**Task requirements:** Would you copy each line of the data below that has "viếng"?

===== Provided records

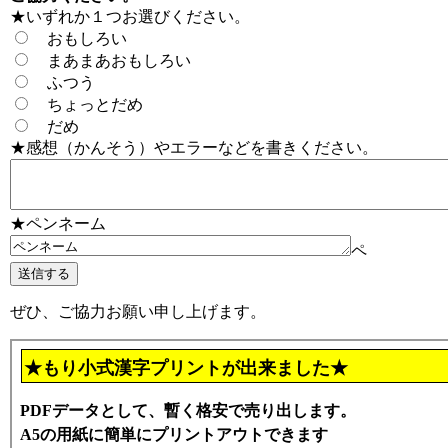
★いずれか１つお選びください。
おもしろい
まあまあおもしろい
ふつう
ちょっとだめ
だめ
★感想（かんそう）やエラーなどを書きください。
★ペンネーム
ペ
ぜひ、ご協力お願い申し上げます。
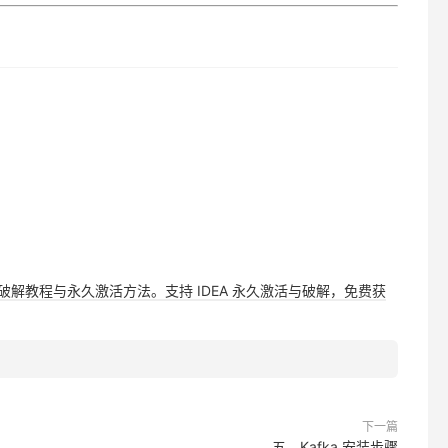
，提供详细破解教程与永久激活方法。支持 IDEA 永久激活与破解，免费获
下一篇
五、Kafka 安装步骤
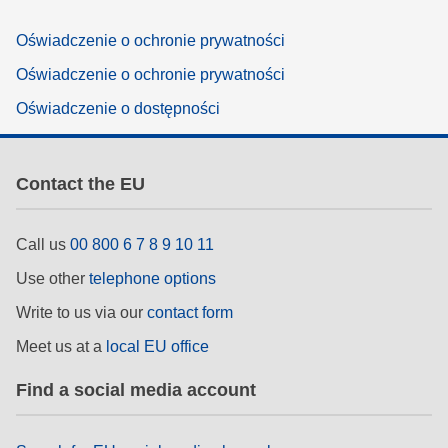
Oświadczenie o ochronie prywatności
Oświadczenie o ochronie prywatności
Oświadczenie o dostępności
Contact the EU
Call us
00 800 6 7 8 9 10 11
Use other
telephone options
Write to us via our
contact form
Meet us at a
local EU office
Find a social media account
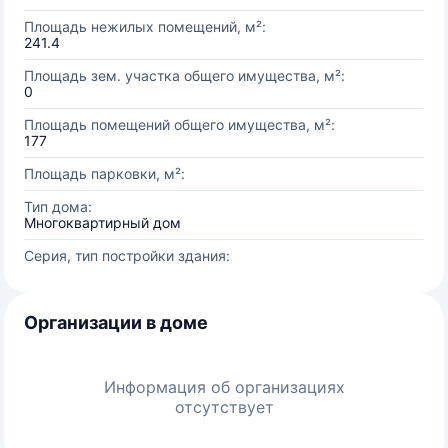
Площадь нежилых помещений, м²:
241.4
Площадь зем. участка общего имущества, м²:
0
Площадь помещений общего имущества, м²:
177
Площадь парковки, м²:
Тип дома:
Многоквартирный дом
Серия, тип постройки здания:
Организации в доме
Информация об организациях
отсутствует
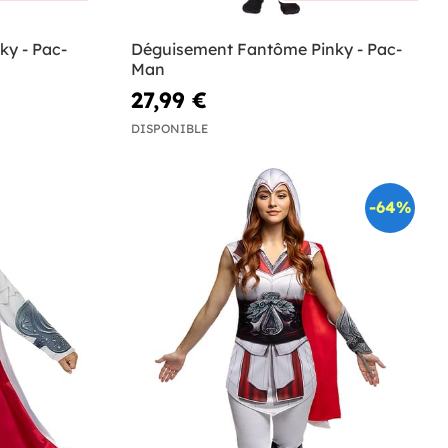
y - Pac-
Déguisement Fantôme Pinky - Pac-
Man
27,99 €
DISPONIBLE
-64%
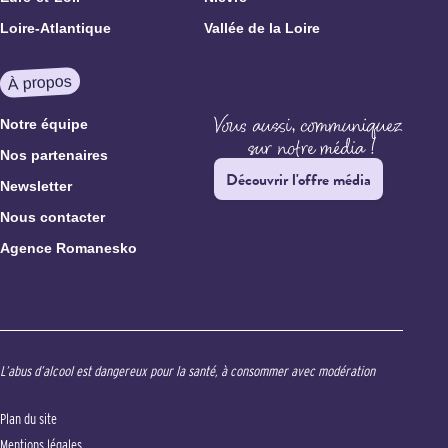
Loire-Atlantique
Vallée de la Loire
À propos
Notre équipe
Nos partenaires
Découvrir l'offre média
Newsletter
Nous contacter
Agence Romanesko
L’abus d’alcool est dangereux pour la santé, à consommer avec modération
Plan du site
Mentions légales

==========
===== Provided records

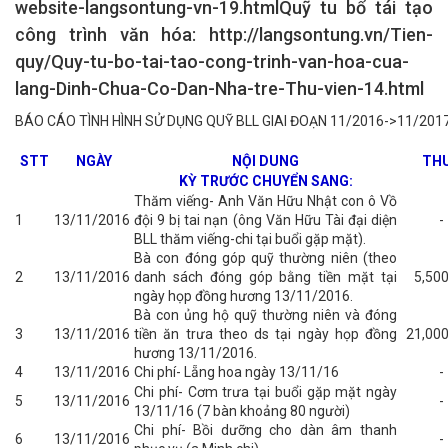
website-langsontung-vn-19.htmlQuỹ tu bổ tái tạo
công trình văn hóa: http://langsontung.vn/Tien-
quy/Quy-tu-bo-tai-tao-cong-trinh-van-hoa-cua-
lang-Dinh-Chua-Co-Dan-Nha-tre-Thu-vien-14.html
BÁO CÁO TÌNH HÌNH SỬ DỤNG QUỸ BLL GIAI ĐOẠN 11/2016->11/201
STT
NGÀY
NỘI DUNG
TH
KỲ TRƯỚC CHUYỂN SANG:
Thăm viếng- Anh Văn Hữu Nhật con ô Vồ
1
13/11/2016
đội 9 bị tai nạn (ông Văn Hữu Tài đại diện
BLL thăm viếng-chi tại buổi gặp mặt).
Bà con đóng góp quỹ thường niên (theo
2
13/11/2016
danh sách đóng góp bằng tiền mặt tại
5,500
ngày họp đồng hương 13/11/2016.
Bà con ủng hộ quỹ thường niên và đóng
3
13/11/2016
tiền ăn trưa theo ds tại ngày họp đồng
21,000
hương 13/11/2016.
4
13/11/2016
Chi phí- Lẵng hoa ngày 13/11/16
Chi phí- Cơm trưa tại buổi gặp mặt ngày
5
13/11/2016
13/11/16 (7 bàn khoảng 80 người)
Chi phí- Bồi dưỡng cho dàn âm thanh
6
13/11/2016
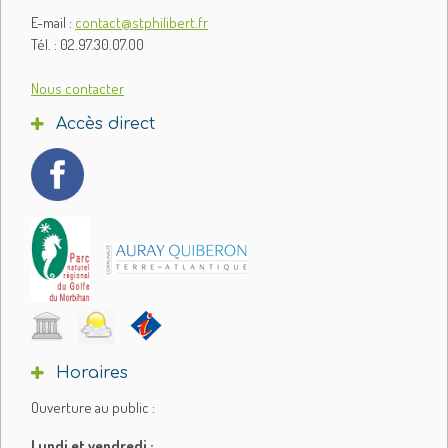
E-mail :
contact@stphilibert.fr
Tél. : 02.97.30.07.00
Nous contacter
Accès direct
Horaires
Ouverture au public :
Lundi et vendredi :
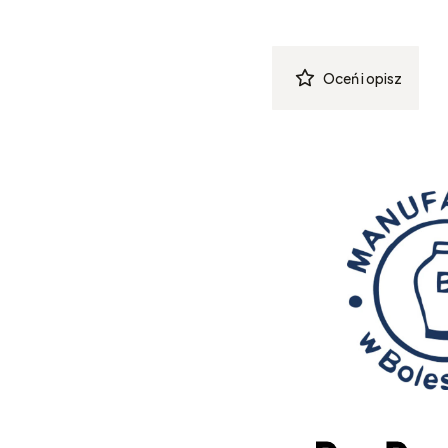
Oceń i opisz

==========

**Answer box:**
Thăm viếng- Anh Văn Hữu Nhật con ô Vồ
BLL thăm viếng-chi tại buổi gặp mặt).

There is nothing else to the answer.